Tracking-Any-Point (TAP) models aim to track any point through a video —
a crucial task in AR/XR and robotics applications. The recently introduced
TAPNext approach proposes an end-to-end, recurrent transformer architecture
to track points frame-by-frame in a purely online fashion, demonstrating
competitive performance at minimal latency.
However, we show that TAPNext struggles with longer video sequences and also
frequently fails to re-detect query points that reappear after being occluded
or leaving the frame. In this work, we present TAPNext++,
a model that tracks points in sequences that are orders of magnitude longer
while preserving the low memory and compute footprint of the architecture.

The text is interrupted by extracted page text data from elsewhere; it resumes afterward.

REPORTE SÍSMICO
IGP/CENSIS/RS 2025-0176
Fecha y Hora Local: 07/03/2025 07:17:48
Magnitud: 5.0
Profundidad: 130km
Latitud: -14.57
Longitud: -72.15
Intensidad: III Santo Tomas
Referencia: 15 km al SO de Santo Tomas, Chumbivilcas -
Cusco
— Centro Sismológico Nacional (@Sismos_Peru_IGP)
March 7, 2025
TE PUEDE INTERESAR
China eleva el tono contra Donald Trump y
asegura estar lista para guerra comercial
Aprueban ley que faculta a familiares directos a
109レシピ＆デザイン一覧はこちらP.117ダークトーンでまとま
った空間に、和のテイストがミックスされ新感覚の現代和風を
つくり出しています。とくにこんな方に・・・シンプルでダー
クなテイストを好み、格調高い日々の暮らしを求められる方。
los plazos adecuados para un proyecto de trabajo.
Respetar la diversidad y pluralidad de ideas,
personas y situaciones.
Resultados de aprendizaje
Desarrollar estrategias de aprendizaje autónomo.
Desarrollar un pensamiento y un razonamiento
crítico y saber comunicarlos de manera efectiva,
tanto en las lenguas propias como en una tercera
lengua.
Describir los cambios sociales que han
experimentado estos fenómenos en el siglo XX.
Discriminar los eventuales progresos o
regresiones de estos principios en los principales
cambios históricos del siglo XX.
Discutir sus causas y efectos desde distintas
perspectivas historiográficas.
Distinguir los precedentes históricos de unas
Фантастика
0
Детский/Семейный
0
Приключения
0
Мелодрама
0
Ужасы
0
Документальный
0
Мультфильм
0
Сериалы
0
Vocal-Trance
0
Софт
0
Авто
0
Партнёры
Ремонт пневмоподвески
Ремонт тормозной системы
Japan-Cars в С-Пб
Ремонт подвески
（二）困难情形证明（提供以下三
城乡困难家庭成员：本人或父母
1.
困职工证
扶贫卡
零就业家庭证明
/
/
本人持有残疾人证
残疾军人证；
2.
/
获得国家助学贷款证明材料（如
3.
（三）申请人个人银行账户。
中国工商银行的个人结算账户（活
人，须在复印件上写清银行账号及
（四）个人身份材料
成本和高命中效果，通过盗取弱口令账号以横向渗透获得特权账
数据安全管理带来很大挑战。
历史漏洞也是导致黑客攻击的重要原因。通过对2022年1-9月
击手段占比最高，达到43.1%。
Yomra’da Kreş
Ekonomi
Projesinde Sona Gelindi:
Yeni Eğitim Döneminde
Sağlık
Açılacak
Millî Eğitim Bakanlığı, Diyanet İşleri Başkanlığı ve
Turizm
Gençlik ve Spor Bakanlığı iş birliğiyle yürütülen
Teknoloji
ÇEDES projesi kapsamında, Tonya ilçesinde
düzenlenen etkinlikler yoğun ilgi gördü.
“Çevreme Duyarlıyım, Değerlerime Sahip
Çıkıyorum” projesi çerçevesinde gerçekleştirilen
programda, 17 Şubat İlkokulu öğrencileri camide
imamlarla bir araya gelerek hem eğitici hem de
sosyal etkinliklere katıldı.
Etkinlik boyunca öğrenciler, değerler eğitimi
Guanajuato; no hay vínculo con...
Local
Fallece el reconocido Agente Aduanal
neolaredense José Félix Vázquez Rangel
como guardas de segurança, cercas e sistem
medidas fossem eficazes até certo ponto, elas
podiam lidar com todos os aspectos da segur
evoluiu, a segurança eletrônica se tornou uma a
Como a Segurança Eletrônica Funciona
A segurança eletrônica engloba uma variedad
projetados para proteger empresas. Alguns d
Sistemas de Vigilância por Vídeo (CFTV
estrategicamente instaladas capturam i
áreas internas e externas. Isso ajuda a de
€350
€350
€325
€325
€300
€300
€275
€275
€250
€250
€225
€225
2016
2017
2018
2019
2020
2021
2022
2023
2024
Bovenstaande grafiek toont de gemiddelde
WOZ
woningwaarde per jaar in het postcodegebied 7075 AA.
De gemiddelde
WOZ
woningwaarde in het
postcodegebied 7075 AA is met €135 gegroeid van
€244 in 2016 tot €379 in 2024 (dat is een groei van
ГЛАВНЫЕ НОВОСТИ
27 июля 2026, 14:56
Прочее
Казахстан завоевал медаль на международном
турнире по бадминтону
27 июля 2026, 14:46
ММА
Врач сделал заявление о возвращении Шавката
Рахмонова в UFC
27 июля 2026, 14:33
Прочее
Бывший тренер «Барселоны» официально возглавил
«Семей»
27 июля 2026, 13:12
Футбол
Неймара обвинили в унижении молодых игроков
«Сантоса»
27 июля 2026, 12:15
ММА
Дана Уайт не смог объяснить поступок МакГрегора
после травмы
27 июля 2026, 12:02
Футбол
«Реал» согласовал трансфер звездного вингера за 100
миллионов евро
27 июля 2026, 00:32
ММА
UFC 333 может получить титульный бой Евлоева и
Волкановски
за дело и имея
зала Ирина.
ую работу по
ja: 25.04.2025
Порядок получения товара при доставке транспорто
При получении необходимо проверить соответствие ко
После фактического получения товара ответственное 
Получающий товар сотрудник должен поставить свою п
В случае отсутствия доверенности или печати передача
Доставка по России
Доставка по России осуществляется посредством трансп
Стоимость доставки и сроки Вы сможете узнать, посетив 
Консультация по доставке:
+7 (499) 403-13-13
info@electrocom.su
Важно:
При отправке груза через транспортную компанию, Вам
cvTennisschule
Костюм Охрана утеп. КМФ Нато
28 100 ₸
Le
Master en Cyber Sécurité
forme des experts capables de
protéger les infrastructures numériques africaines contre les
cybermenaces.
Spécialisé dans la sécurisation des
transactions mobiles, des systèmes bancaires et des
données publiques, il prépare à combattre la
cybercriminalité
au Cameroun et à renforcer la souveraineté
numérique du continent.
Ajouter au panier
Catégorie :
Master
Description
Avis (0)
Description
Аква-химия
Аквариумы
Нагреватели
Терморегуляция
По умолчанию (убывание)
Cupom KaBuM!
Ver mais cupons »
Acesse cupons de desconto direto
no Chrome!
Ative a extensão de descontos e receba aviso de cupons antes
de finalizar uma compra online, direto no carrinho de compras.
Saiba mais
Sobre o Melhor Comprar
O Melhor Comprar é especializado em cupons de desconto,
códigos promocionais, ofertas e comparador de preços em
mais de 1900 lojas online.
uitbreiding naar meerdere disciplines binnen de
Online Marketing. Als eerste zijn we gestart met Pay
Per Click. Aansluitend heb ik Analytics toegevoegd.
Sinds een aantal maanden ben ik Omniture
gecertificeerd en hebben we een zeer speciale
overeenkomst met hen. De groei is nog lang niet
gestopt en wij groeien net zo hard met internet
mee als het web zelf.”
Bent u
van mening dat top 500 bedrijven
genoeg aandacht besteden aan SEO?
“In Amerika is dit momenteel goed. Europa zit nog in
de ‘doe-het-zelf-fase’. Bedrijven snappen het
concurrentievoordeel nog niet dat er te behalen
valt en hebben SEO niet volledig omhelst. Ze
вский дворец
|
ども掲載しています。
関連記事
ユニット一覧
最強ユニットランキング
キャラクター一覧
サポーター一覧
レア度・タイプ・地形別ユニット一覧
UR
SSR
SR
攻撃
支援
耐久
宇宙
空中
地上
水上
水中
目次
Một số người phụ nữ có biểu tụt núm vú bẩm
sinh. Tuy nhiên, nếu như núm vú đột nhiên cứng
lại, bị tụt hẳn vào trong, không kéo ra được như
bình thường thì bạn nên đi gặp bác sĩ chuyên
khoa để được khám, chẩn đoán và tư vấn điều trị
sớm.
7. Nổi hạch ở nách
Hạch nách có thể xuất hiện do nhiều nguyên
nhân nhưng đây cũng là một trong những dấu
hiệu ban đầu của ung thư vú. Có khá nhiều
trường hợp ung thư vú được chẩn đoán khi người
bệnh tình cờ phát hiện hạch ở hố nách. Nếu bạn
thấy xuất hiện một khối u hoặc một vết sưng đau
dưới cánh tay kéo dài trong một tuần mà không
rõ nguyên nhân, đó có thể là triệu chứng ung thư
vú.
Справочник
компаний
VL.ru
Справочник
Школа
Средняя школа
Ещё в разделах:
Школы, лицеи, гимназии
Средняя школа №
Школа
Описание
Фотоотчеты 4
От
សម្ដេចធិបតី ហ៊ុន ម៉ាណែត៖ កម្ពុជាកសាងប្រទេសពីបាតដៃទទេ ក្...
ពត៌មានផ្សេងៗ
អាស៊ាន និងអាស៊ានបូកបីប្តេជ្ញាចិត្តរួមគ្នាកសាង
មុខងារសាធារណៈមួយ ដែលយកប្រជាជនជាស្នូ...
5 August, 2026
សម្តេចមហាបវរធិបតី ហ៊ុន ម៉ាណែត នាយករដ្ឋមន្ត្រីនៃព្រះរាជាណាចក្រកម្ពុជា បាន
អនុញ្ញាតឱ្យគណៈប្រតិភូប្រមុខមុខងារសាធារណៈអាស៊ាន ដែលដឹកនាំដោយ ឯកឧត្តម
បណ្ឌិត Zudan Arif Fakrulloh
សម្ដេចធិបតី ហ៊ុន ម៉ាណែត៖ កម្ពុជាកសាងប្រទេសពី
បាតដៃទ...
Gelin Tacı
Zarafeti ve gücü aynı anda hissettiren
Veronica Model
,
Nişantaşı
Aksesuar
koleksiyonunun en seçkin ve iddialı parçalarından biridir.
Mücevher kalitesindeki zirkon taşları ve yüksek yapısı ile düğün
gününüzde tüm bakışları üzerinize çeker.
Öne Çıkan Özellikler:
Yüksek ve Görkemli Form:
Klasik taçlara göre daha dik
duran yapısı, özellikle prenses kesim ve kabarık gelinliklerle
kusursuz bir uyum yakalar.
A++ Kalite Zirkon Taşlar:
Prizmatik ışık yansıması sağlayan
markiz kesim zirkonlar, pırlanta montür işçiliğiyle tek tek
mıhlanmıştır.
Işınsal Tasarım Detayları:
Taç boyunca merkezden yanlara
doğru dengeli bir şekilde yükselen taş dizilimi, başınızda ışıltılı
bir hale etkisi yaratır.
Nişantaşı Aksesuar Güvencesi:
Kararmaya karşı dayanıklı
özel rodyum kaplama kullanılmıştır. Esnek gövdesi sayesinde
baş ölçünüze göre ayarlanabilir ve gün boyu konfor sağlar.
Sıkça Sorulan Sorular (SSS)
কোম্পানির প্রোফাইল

We train the recurrent video transformer using several data-driven solutions,
including training on long 1024-frame sequences enabled by sequence parallelism
techniques. We highlight that re-detection performance is a blind spot in the
current literature and introduce a new metric, Re-Detection Average
Jaccard (AJRD), to explicitly evaluate tracking on
re-appearing points. To improve re-detection of points, we introduce tailored
geometric augmentations, such as periodic roll that simulates point re-entries,
and supervising occluded points. We demonstrate that recurrent transformers can
be substantially improved for point tracking and set a new state-of-the-art on
multiple benchmarks.